----- EXERCISE INPUTS

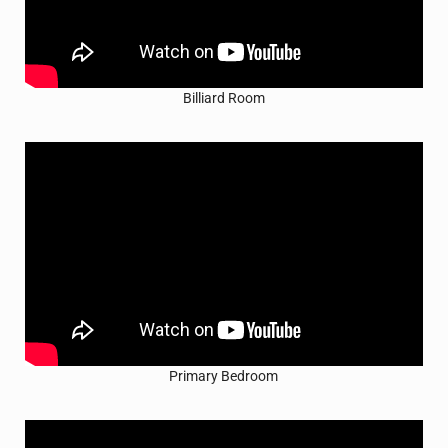
Billiard Room
Primary Bedroom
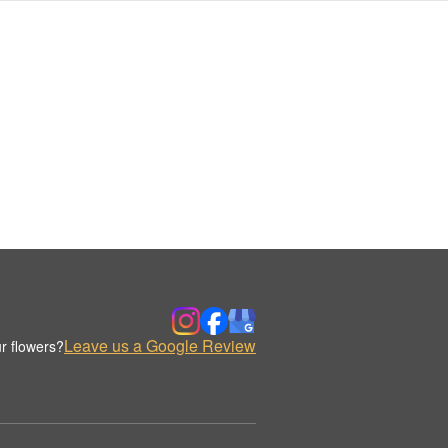
Leave us a Google Review
r flowers?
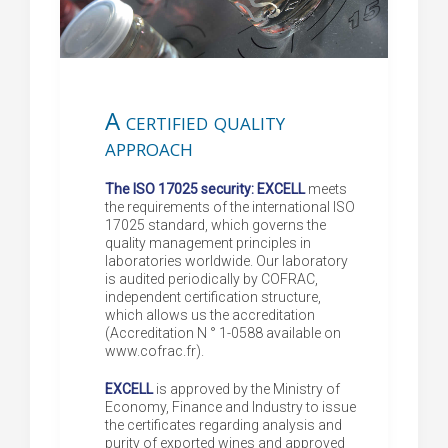
A certified quality
approach
The ISO 17025 security: EXCELL
meets
the requirements of the international ISO
17025 standard, which governs the
quality management principles in
laboratories worldwide. Our laboratory
is audited periodically by COFRAC,
independent certification structure,
which allows us the accreditation
(Accreditation N ° 1-0588 available on
www.cofrac.fr).
EXCELL
is approved by the Ministry of
Economy, Finance and Industry to issue
the certificates regarding analysis and
purity of exported wines and approved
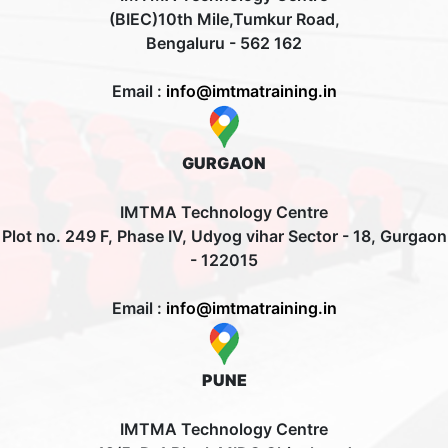
(BIEC)10th Mile,Tumkur Road,
Bengaluru - 562 162
Email :
info@imtmatraining.in
GURGAON
IMTMA Technology Centre
Plot no. 249 F, Phase IV, Udyog vihar Sector - 18, Gurgaon
- 122015
Email :
info@imtmatraining.in
PUNE
IMTMA Technology Centre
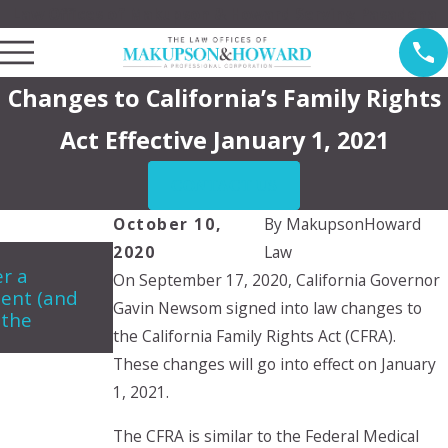
Law Offices of Makupson & Howard Serving Pasadena
Changes to California’s Family Rights
Act Effective January 1, 2021
CONTACT US
October 10,
By
MakupsonHoward
2020
Law
Jun 5, 2024
Apr 2
r a
Can a child choose which parent
My E
On September 17, 2020, California Governor
ent (and
they want to live with?
cust
Gavin Newsom signed into law changes to
 the
do?
the California Family Rights Act (CFRA).
These changes will go into effect on January
1, 2021.
The CFRA is similar to the Federal Medical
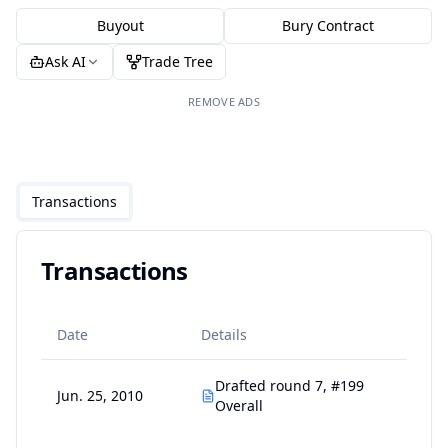
Buyout
Bury Contract
Ask AI
Trade Tree
REMOVE ADS
Transactions
Transactions
Date
Details
Drafted round 7, #199
Jun. 25, 2010
Overall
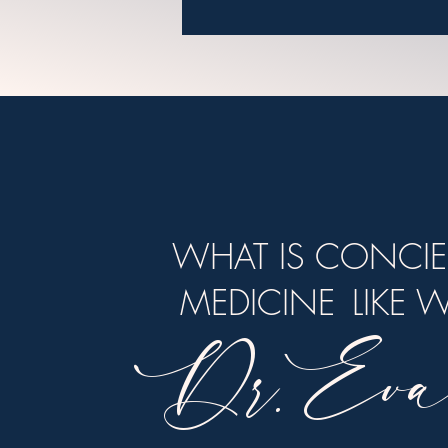
WHAT IS CONCI
MEDICINE
LIKE 
Dr. Eva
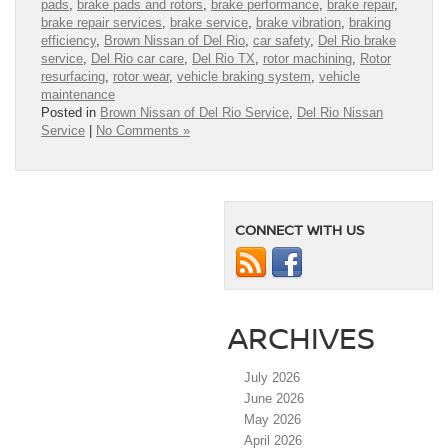
pads
,
brake pads and rotors
,
brake performance
,
brake repair
,
brake repair services
,
brake service
,
brake vibration
,
braking
efficiency
,
Brown Nissan of Del Rio
,
car safety
,
Del Rio brake
service
,
Del Rio car care
,
Del Rio TX
,
rotor machining
,
Rotor
resurfacing
,
rotor wear
,
vehicle braking system
,
vehicle
maintenance
Posted in
Brown Nissan of Del Rio Service
,
Del Rio Nissan
Service
|
No Comments »
CONNECT WITH US
ARCHIVES
July 2026
June 2026
May 2026
April 2026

----------

§ EXERCISE REQUIREMENTS
The reply should repeat the data in full, exactly as given, and contain no pictures.

§ SOLUTION FOR THIS EXERCISE
Billiard Room
Primary Bedroom
Leave us a Google Review
r flowers?
A certified quality
approach
The ISO 17025 security: EXCELL
meets
the requirements of the international ISO
17025 standard, which governs the
quality management principles in
laboratories worldwide. Our laboratory
is audited periodically by COFRAC,
independent certification structure,
which allows us the accreditation
(Accreditation N ° 1-0588 available on
www.cofrac.fr).
EXCELL
is approved by the Ministry of
Economy, Finance and Industry to issue
the certificates regarding analysis and
purity of exported wines and approved
(BIEC)10th Mile,Tumkur Road,
Bengaluru - 562 162
Email :
info@imtmatraining.in
GURGAON
IMTMA Technology Centre
Plot no. 249 F, Phase IV, Udyog vihar Sector - 18, Gurgaon
- 122015
Email :
info@imtmatraining.in
PUNE
IMTMA Technology Centre
Law Offices of Makupson & Howard Serving Pasadena
Changes to California’s Family Rights
Act Effective January 1, 2021
CONTACT US
October 10,
By
MakupsonHoward
2020
Law
Jun 5, 2024
Apr 2
r a
Can a child choose which parent
My E
On September 17, 2020, California Governor
ent (and
they want to live with?
cust
Gavin Newsom signed into law changes to
 the
do?
the California Family Rights Act (CFRA).
These changes will go into effect on January
1, 2021.
The CFRA is similar to the Federal Medical
Buyout
Bury Contract
Ask AI
Trade Tree
REMOVE ADS
Transactions
Transactions
Date
Details
Drafted round 7, #199
Jun. 25, 2010
Overall
WHAT IS CONCI
MEDICINE
LIKE 
Dr. Eva
pads
,
brake pads and rotors
,
brake performance
,
brake repair
,
brake repair services
,
brake service
,
brake vibration
,
braking
efficiency
,
Brown Nissan of Del Rio
,
car safety
,
Del Rio brake
service
,
Del Rio car care
,
Del Rio TX
,
rotor machining
,
Rotor
resurfacing
,
rotor wear
,
vehicle braking system
,
vehicle
maintenance
Posted in
Brown Nissan of Del Rio Service
,
Del Rio Nissan
Service
|
No Comments »
CONNECT WITH US
ARCHIVES
July 2026
June 2026
May 2026
April 2026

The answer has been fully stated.